MPN: What is the base amount of information you need to get from a customer to add them into your database?

LB: In the past, we were obligated to have an awkward conversation between the salesperson and the prospective customer. After the greeting, they would ask for the customer’s driver’s license to add them into the CRM. Then, they would leave the customer to put that information into the CRM. To fix that, we created an app that allows salespeople to add people into the CRM with one click. That cleared everything up. We are collecting clean data digitally, without expecting a salesperson to enter a great deal of information into a CRM. One of the positive things we did when we built PSXDigital for Edge Performance Sports is where we only need the customer’s name, email and mobile number. That’s it. The salesperson doesn’t want to spend a lot of time on admin. So, every phone call is digitally tracked, outbound and inbound. If I make a phone call to a customer, the CRM already knows I made the phone call. I don’t have to go add it later. 

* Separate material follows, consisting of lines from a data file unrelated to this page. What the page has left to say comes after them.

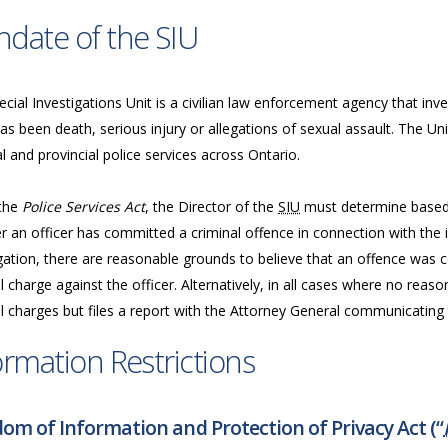
date of the SIU
cial Investigations Unit is a civilian law enforcement agency that inve
as been death, serious injury or allegations of sexual assault. The Uni
l and provincial police services across Ontario.
the
Police Services Act
, the Director of the
SIU
must determine based 
 an officer has committed a criminal offence in connection with the in
gation, there are reasonable grounds to believe that an offence was c
l charge against the officer. Alternatively, in all cases where no reas
l charges but files a report with the Attorney General communicating t
ormation Restrictions
om of Information and Protection of Privacy Act (“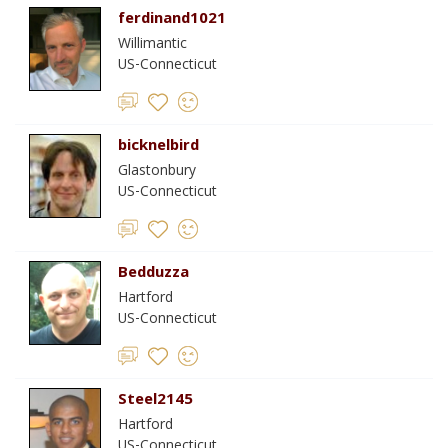
ferdinand1021
Willimantic
US-Connecticut
bicknelbird
Glastonbury
US-Connecticut
Bedduzza
Hartford
US-Connecticut
Steel2145
Hartford
US-Connecticut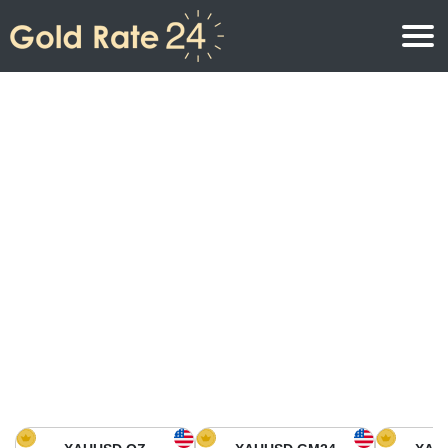
Gold Price
Gold Price Per Ounce
Gold Prices
Gold Price Per Gram
Gold Price Today in North America
Kilogram
Gold Price Today in Asia
Gold Price Per Tola
Gold Price Today in Europe
Gold Rate Calculator
Gold Price in Africa
Gold Price in Middle East
Gold Price in Oceania
Gold Price in South America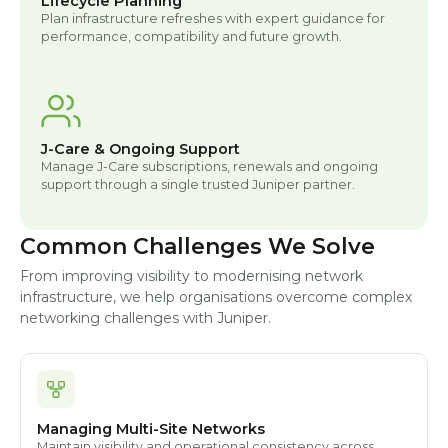
Lifecycle Planning
Plan infrastructure refreshes with expert guidance for
performance, compatibility and future growth.
J-Care & Ongoing Support
Manage J-Care subscriptions, renewals and ongoing
support through a single trusted Juniper partner.
Common Challenges We Solve
From improving visibility to modernising network
infrastructure, we help organisations overcome complex
networking challenges with Juniper.
Managing Multi-Site Networks
Maintain visibility and operational consistency across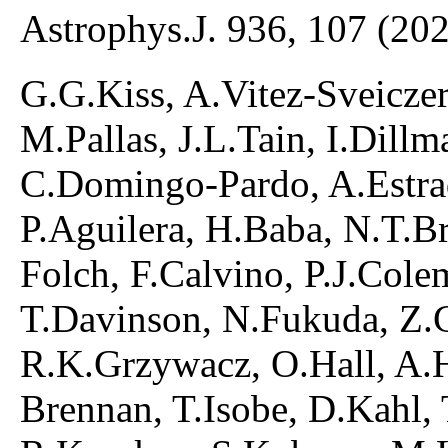
Astrophys.J. 936, 107 (20
G.G.Kiss, A.Vitez-Sveiczer,
M.Pallas, J.L.Tain, I.Dill
C.Domingo-Pardo, A.Estra
P.Aguilera, H.Baba, N.T.B
Folch, F.Calvino, P.J.Cole
T.Davinson, N.Fukuda, Z.Ge
R.K.Grzywacz, O.Hall, A.H
Brennan, T.Isobe, D.Kahl,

MPN: With AI and predictive analytics, are you able to better target customers who are interested in making a purchase based on the data you already have collected?

RG: The key to that is the system. The system has to be smart enough to know if the customer is engaged to continue or to go a different direction. I think a lot of systems aren’t smart enough, particularly in powersports, to understand that this person is not in the market. So, the systems that we use to take all those predictive analytics, send out a message, then the message adjusts and changes or stops or continues based on the customer’s interaction. This is based on the customer’s behavior; do they go to the website after they get the email? Did they open the email? What is their response? There’s a lot of really smart features that have to be part of the system, otherwise it just becomes an email blast. And that email blast ends up talking at the customer instead of talking to the customer. 

Right now, Edge Performance Sports has 1,700 customers that are in the market in the last 60 days. So, I’ve got six salespeople, no BDC, and I’ve got 1,700 customers that have raised their hand and given us a name, email and/or phone number, and they are currently in the market. To be able to talk with those people and communicate with them in an intelligent manner, you’ve got to have technology that helps you do it, because your salespeople just cannot physically get that done.

MPN: Based on the stay-at-home orders set up in many states, do you have any advice for dealers on how they can use database marketing to prepare to reopen their showrooms?

LB: Start by getting your data out of your DMS and into your CRM and into something that’s more manageable from a marketing and communications standpoint. We’ve managed to perfect the combination of SMS and email messaging to be effective over the last four years. There’s a limitation to it, so you don’t want to overuse it. SMS works well because it is very direct, but how you use that in combination with email is what’s important.

RG: Take a look at, architecturally, how do you gather a customer’s information? How do you have accountability to get the data? How do you pull it into a usable space that’s combined, cleaned and in a usable format so that you can go market? That’s a great thing to be working on in this downtime. If you don’t have that, it’s really more about communicating with customers about what our game plans are. Is the dealership ready to reopen? And hopefully, if you have those things in place, you’ve been communicating with those customers and potential customers all along. Keep them engaged.